Beyond oil and gas, the military and its vast business holdings profit from the illegal collection of natural resources, such as jade and timber, which brings in income rivaling the country’s official revenues.
“So many of their funds come from black markets,” said Dr. Sasa, a special envoy to the United Nations for the ousted civilian authority.
The civil disobedience movement won’t halt such illicit activity. In some cases, as with the production of methamphetamine and other drugs, production may boom in the shadowy spaces of political conflict.
In the meantime, Myanmar’s citizens are paying the greatest price. A township administrator in Shan State, who asked not to have his name published because of the danger of speaking out, described how he was hauled in for interrogation after participating in the civil servant strike. After escaping through the jungle, he is now in hiding.

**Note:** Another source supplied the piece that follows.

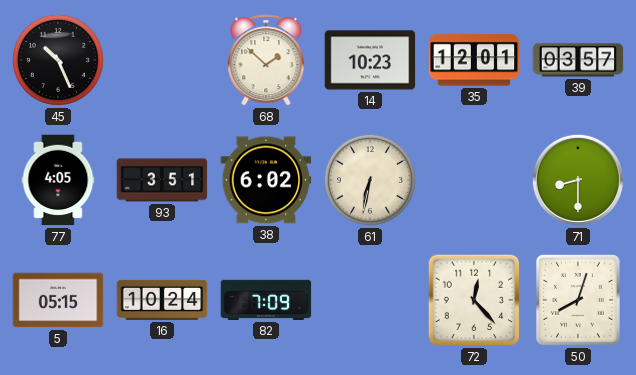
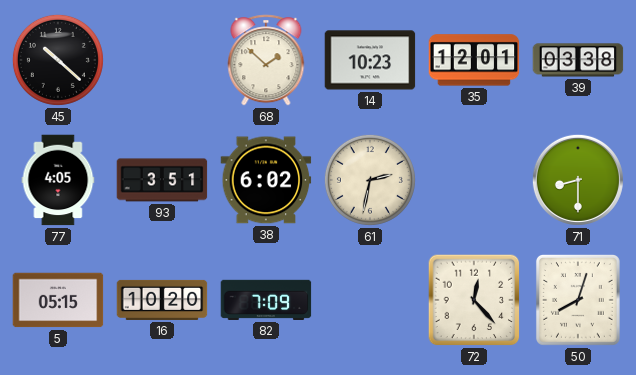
45: 10:26 -> 10:22
39: 03:57 -> 03:38
61: 6:32 -> 2:32
16: 10:24 -> 10:20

In Yangon, Ko Soe Naing, a garment factory worker, said he recently watched as a fellow striking worker was shot in the head and killed. Mr. Soe Naing earned about $115 per month for his job, barely a living wage.
“We have nothing to lose,” he said. “As a basic laborer, we only have one choice. It’s to fight back against the junta.”
Last week, before dawn, soldiers descended on a housing complex for railway staff in Yangon. According to eyewitnesses, the soldiers demanded that strikers who had shut down the country’s rail system leave their homes immediately. All 700 or so residents left, grabbing armfuls of possessions at gunpoint.
U Ko Ko Zaw, one of the residents, scrambled out of his house with all that he owned: a suitcase of personal effects, a jug of cooking oil and a live chicken. Later that day, he sold the bird for money.
“It’s OK to die of hunger under military rule, it’s OK if they fire me,” Mr. Ko Ko Zaw said. “I will keep joining the C.D.M. because I believe it can bring down their economy.”